DATASET:
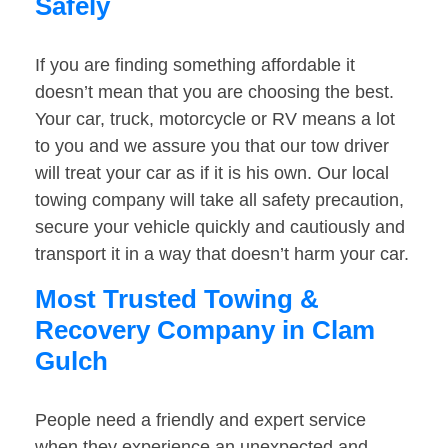
Safely
If you are finding something affordable it
doesn’t mean that you are choosing the best.
Your car, truck, motorcycle or RV means a lot
to you and we assure you that our tow driver
will treat your car as if it is his own. Our local
towing company will take all safety precaution,
secure your vehicle quickly and cautiously and
transport it in a way that doesn’t harm your car.
Most Trusted Towing &
Recovery Company in Clam
Gulch
People need a friendly and expert service
when they experience an unexpected and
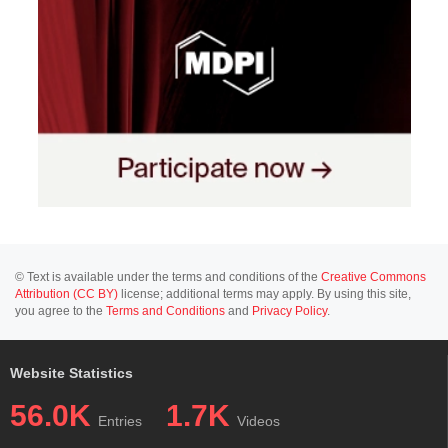
© Text is available under the terms and conditions of the
Creative Commons
Attribution (CC BY)
license; additional terms may apply. By using this site,
you agree to the
Terms and Conditions
and
Privacy Policy
.
Website Statistics
56.0K
1.7K
Entries
Videos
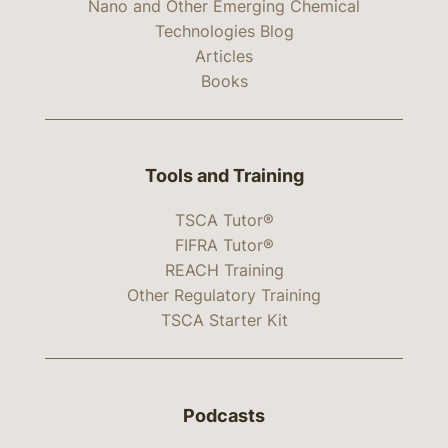
Nano and Other Emerging Chemical
Technologies Blog
Articles
Books
Tools and Training
TSCA Tutor®
FIFRA Tutor®
REACH Training
Other Regulatory Training
TSCA Starter Kit
Podcasts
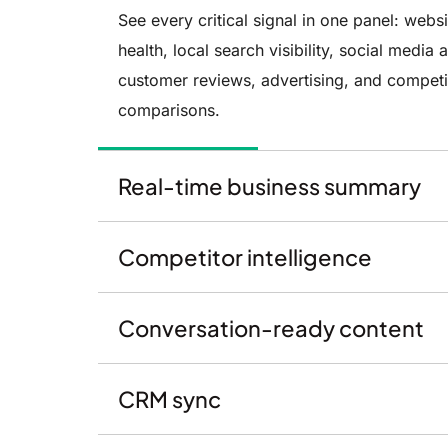
See every critical signal in one panel: websi
health, local search visibility, social media a
customer reviews, advertising, and competi
comparisons.
Real-time business summary
Competitor intelligence
Conversation-ready content
CRM sync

INSTRUCTIONS FOR THE TASK:
Return a copy of every line in the records that includes the string "will".

WORKED SOLUTION:
will treat your car as if it is his own. Our local
towing company will take all safety precaution,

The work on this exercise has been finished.